Number of Inst. retired is zero and it is in hot spot

prokash · ‎03-02-2012

Hello,

I'm trying to capture some lightweight hotspot ( that is allowed when trying system profile ). This is using the free download version of the latest vTune.

I see there are hotspots ( bottlenecks) in my kernel mode code, now few of them has retired inst. zero, why is that? And what does it tell.

Thanks

-pro

Peter_W_Intel · ‎03-02-2012

This is a good question.

It depends on your test scenario:
1. If you ran (launched) target application, thendo lightweight hotspots profiling - most of sampleswill drop in your target process which includes yourapp modules, system library [vmlinux].Usually afew samples in kernel mode code whichbelongs to your process, if your app's activities is High.
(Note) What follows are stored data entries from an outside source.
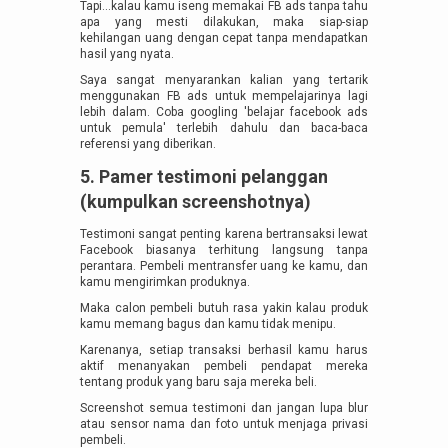
Tapi...kalau kamu iseng memakai FB ads tanpa tahu
apa yang mesti dilakukan, maka siap-siap
kehilangan uang dengan cepat tanpa mendapatkan
hasil yang nyata.
Saya sangat menyarankan kalian yang tertarik
menggunakan FB ads untuk mempelajarinya lagi
lebih dalam. Coba googling 'belajar facebook ads
untuk pemula' terlebih dahulu dan baca-baca
referensi yang diberikan.
5. Pamer testimoni pelanggan
(kumpulkan screenshotnya)
Testimoni sangat penting karena bertransaksi lewat
Facebook biasanya terhitung langsung tanpa
perantara. Pembeli mentransfer uang ke kamu, dan
kamu mengirimkan produknya.
Maka calon pembeli butuh rasa yakin kalau produk
kamu memang bagus dan kamu tidak menipu.
Karenanya, setiap transaksi berhasil kamu harus
aktif menanyakan pembeli pendapat mereka
tentang produk yang baru saja mereka beli.
Screenshot semua testimoni dan jangan lupa blur
atau sensor nama dan foto untuk menjaga privasi
pembeli.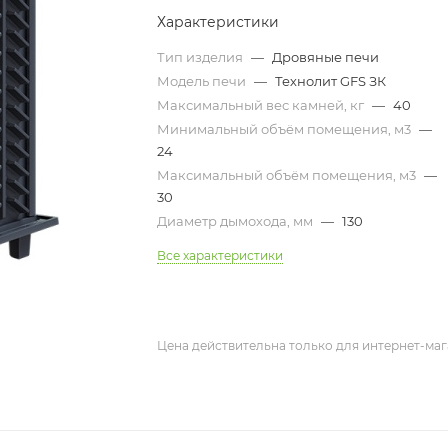
Характеристики
Тип изделия
—
Дровяные печи
Модель печи
—
Технолит GFS ЗК
Максимальный вес камней, кг
—
40
Минимальный объём помещения, м3
—
24
Максимальный объём помещения, м3
—
30
Диаметр дымохода, мм
—
130
Все характеристики
Цена действительна только для интернет-маг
2. Other situation is - if you already hadsome applications runningin system but their CPU utilization is not high, thus, many samples in kernel code will be captured. These kernel code serves astask scheduler, driver service, power management, etc. NoteifCPU utilization is low for overall, service of kernel code is not busy - that was why you saw a few retired instruction in that area, but still saw some hotspots.

Another thing is - if your CPU frequency is 2GHz, SAV (sample after value) = 2,000,000, it means that executing kernel code2,000,000 instructions THEN capture a sample. You can adjust SAV value (right-click on lightweight-hotspots to select "Copy from here??" to create a new custom analysis type), changing SAV to small number will see more samples for instructions retired.

Regards, Peter

prokash · ‎03-07-2012

Thanks Peter,

For (1), that is the way I can really test. I thought, if my app executes say, some fixed code path, then event counter should capture that ( and show as perf counters to app, when I'm interested to see app perf). On the other hand when I am looking at sys profile, it should really tell, that this component's that path took that many events... I may be lacking knowledge here...

(2) Not sure, but will look...

(3) This make sense, so I will take couple more samples to see ...

BTW, thanks much for explaining...

-pro

prokash · ‎03-08-2012

Also, I'm looking for some documentations about some (if not all ) of the HARDWARE events. I tried to google and found some. Architetures Optimization Manual does have some of the explanations, but perhaps not all!!!.

Since, my main task is to analyze system profiles, I would appreciate if someone can point me to some resourcces that I can look up.

I know there is an outdated VTune book in amazon. I looked up some of the sampled topics. It all looks like geared toward Application perf analysis. Correct me if I'm wrong.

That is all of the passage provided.